» MATERIAL PROVIDED:
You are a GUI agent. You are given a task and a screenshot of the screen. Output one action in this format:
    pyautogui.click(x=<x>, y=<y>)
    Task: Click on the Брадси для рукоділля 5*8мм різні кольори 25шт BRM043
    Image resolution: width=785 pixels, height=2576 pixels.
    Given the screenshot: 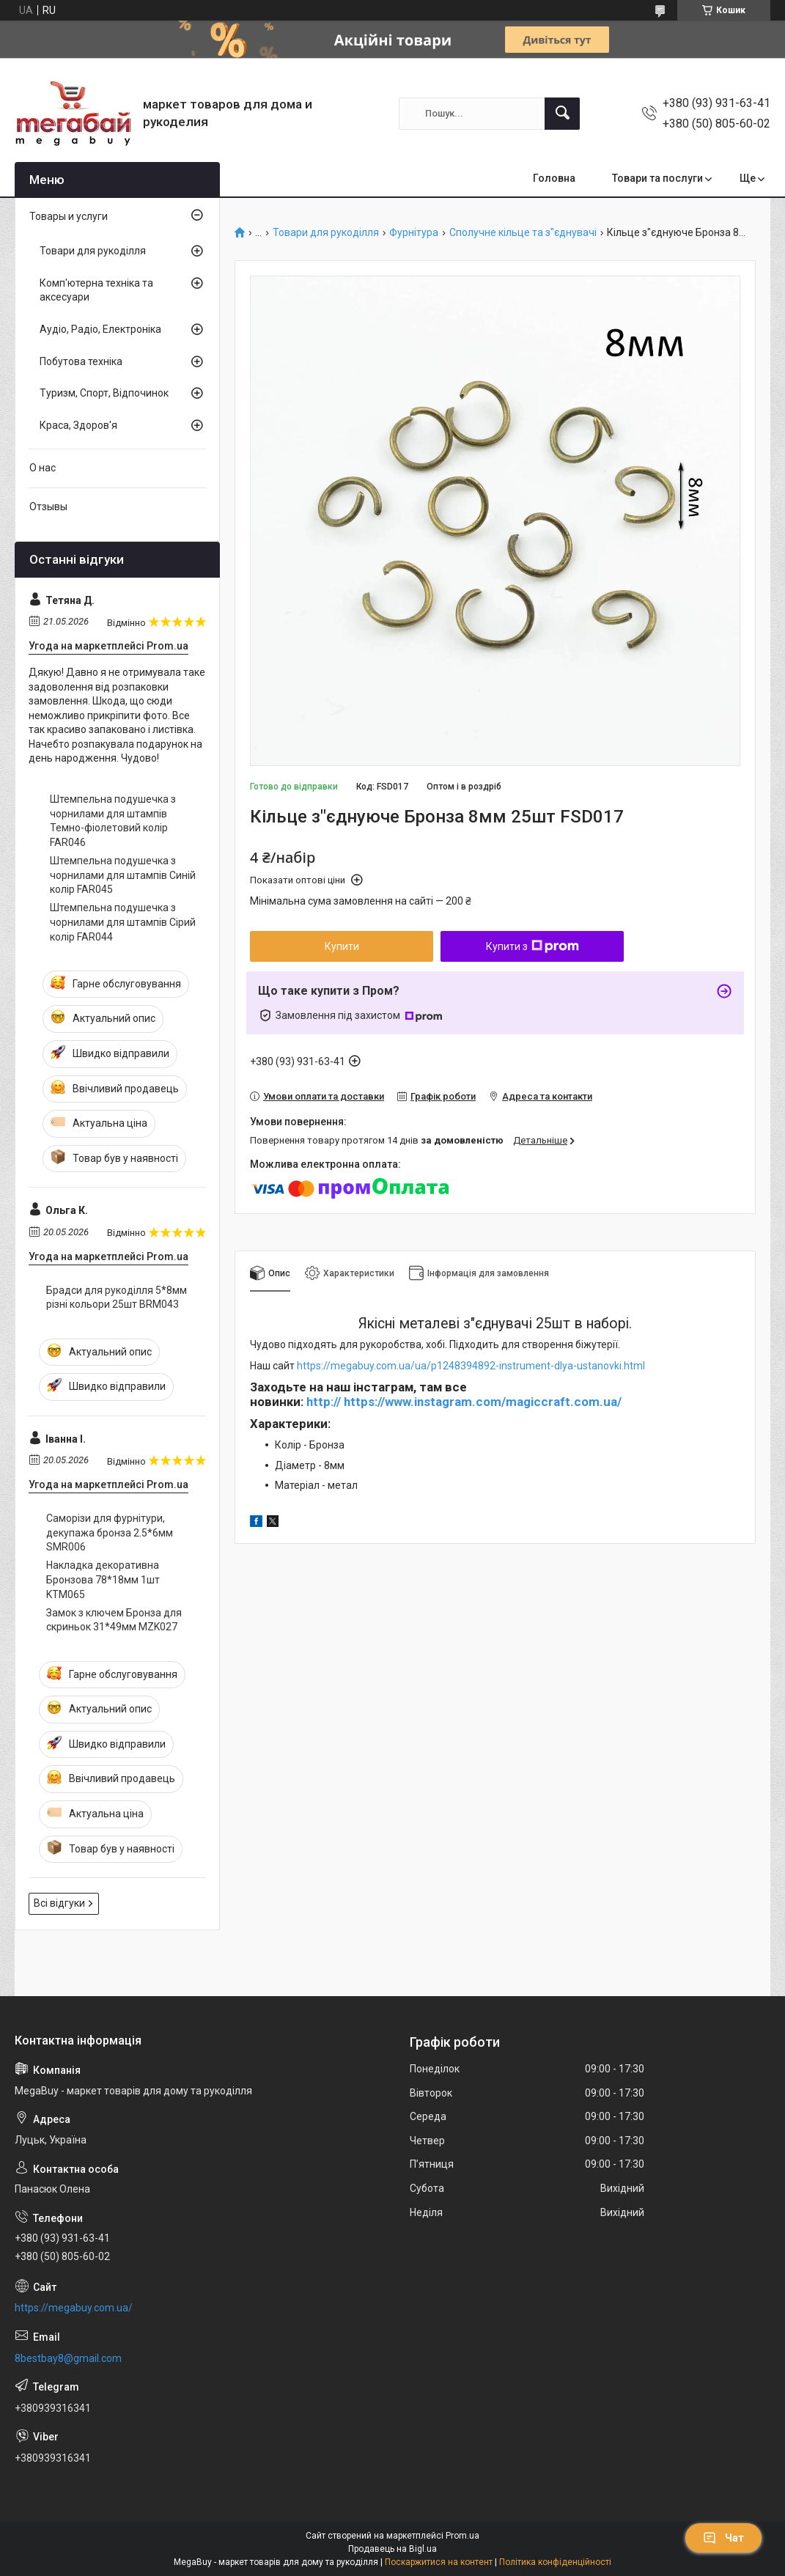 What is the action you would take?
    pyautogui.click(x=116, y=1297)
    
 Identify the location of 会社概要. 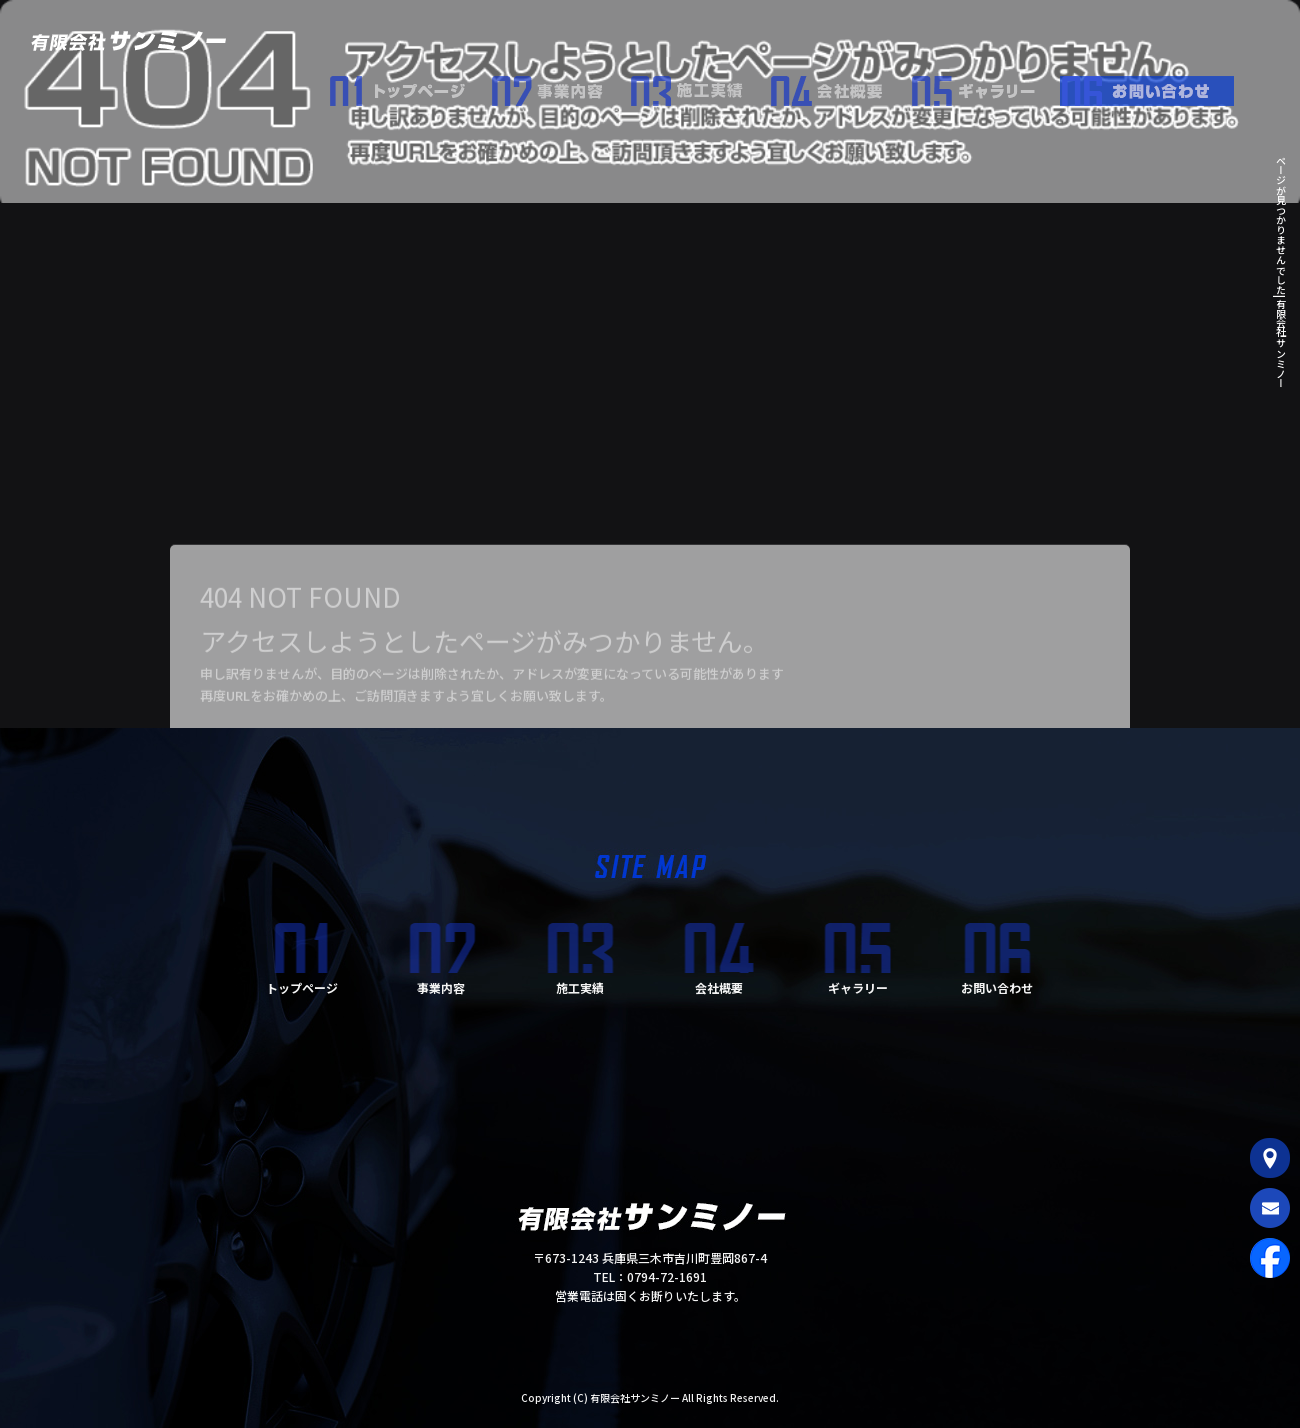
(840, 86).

» TO DO: Reproduce the entries exactly, but only from their first line to the line holding "Image resolution: width=785", with that last line kept.

» OUTPUT FOR THIS TASK:
You are a GUI agent. You are given a task and a screenshot of the screen. Output one action in this format:
    pyautogui.click(x=<x>, y=<y>)
    Task: Click on the Брадси для рукоділля 5*8мм різні кольори 25шт BRM043
    Image resolution: width=785 pixels, height=2576 pixels.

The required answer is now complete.